(Page-level text extractions)
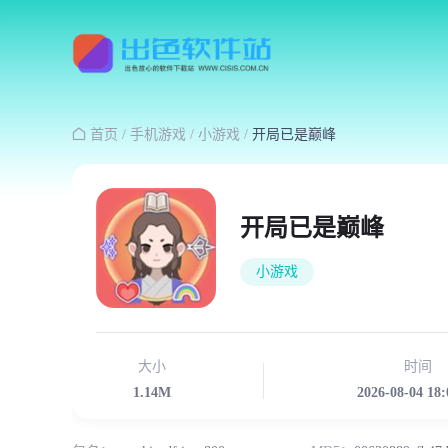

首页
/
手机游戏
/
小游戏
/
开局已是巅峰
开局已是巅峰
小游戏
大小
时间
1.14M
2026-08-04 18:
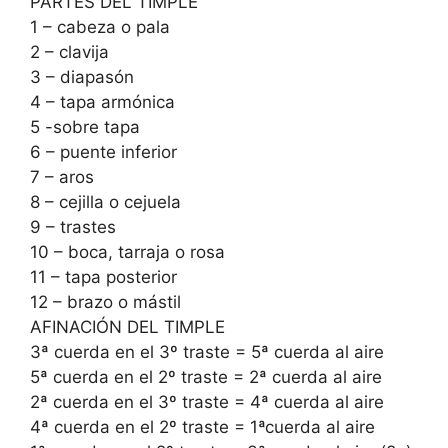
PARTES DEL TIMPLE
1 – cabeza o pala
2 – clavija
3 – diapasón
4 – tapa armónica
5 -sobre tapa
6 – puente inferior
7 – aros
8 – cejilla o cejuela
9 – trastes
10 – boca, tarraja o rosa
11 – tapa posterior
12 – brazo o mástil
AFINACIÓN DEL TIMPLE
3ª cuerda en el 3º traste = 5ª cuerda al aire
5ª cuerda en el 2º traste = 2ª cuerda al aire
2ª cuerda en el 3º traste = 4ª cuerda al aire
4ª cuerda en el 2º traste = 1ªcuerda al aire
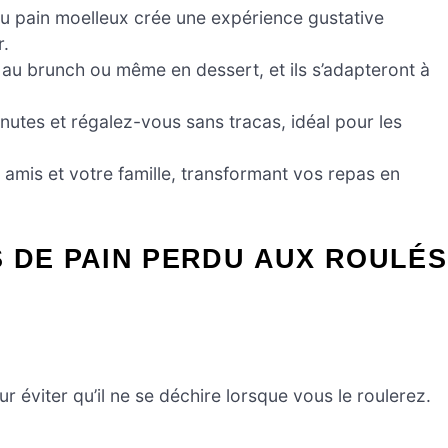
t du pain moelleux crée une expérience gustative
r.
 au brunch ou même en dessert, et ils s’adapteront à
nutes et régalez-vous sans tracas, idéal pour les
 amis et votre famille, transformant vos repas en
 DE PAIN PERDU AUX ROULÉS
r éviter qu’il ne se déchire lorsque vous le roulerez.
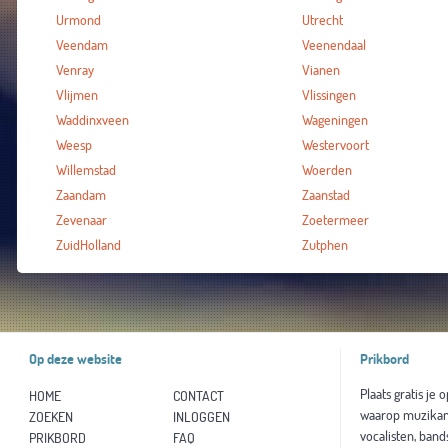
Urmond
Utrecht
Veendam
Veenendaal
Venray
Vianen
Vlijmen
Vlissingen
Waddinxveen
Wageningen
Weesp
Westervoort
Willemstad
Woerden
Zaandam
Zaanstad
Zevenaar
Zoetermeer
ZuidHolland
Zutphen
Op deze website
Prikbord
Plaats gratis je 
HOME
CONTACT
waarop muzikan
ZOEKEN
INLOGGEN
vocalisten, band
PRIKBORD
FAQ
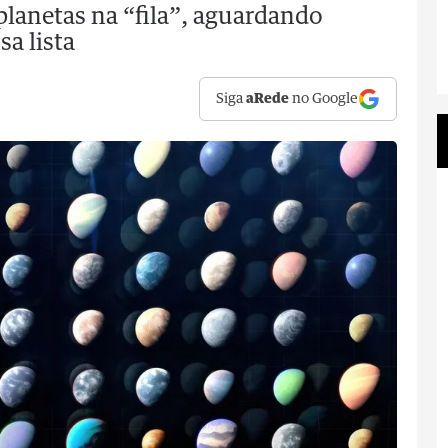
planetas na “fila”, aguardando
a lista
Siga
aRede
no Google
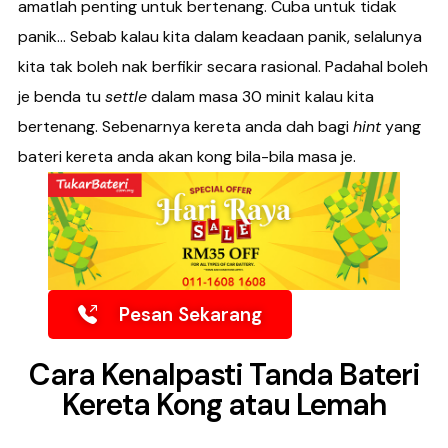
amatlah penting untuk bertenang. Cuba untuk tidak
panik… Sebab kalau kita dalam keadaan panik, selalunya
kita tak boleh nak berfikir secara rasional. Padahal boleh
je benda tu
settle
dalam masa 30 minit kalau kita
bertenang. Sebenarnya kereta anda dah bagi
hint
yang
bateri kereta anda akan kong bila-bila masa je.
Pesan Sekarang
Cara Kenalpasti Tanda Bateri
Kereta Kong atau Lemah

— Try it —
Filter the records for lines containing the word "masa" and copy each one.

— Finished task —
dalam masa 30 minit kalau kita
bateri kereta anda akan kong bila-bila masa je.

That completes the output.